La tension revint d’un coup, les joues rougies par la colère, elle ne put s’empêcher de rétorquer :

  • Peut-être parce que tu as quelque chose à te reprocher, non ?
  • Et qu’est-ce que j’ai encore fait ?

Personne ne parla pendant quelques secondes. Louise n’osait pas répondre, sachant pertinemment que la réponse ne lui plairait pas. La tension restait suspendue entre eux quand Alice posa doucement sa main sur son bras, comme pour l’empêcher de craquer. Damien vint à sa rescousse :

  • Ce n’est pas le moment de vous disputer.
  • Ouais… lâcha-t-il, c’est toujours de ma faute de toute façon, ça le sera toujours hein ! Je l’ai bien mérité après tout…

Son ton ne faisait aucun doute sur la rancœur qui lui pesait. Il reprit sa veste et partit en claquant la porte. Damien s’excusa et le suivit d’un pas nonchalant.

  • Mais qu'est-ce qui lui prend ? souffla Alice quand elles furent seules.
  • J’ai arrêté de me poser des questions. Il a toujours été ainsi…

Pourtant, ses mains tremblaient de rage, elle serra les poings. Comment a-t-il pu oser lui parler ainsi devant ses collègues ? Une soudaine envie de fumer la traversa. ça ne lui était arrivé que trois fois dans sa vie… et les trois fois, c’était à cause de lui. La dernière cigarette était pour l’enterrement. Celui de Max. Seule sous le Tilleul. Sans Tristan.

  • Il est à cran lui aussi… cette histoire nous bouffe tous, tenta de le défendre Alice.

Louise acquiesça pour clore cette discussion qui lui paraissait stérile, lorsqu’un surveillant fit irruption dans la pièce.

  • Mme Bonchamp ?

Louise se tourna vers lui en levant la main. Un sourire lui échappa en entendant “Mme Bonchamp”. Mohammed était nouveau, il n’osait pas encore l’appeler Louise.

  • Vous êtes attendue en salle des conseils.

Mais ce bref sourire s’effaça lorsqu’elle réalisa ce qu'impliquait cette convocation.

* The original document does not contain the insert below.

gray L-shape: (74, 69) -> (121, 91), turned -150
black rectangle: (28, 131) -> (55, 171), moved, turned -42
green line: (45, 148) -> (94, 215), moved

Elle allait être interrogée, là, maintenant. Alice lui adressa un signe de tête encourageant avant de retourner en salle des profs.

Louise suivit le surveillant sans un mot, éteignit les lumières puis ferma la porte du CDI à clé. Elle ne savait pas ce qu’elle pouvait dire… ni ce qu’elle devait taire. Pourtant, une chose s’imposa immédiatement à elle : elle ne parlerait pas de Tristan.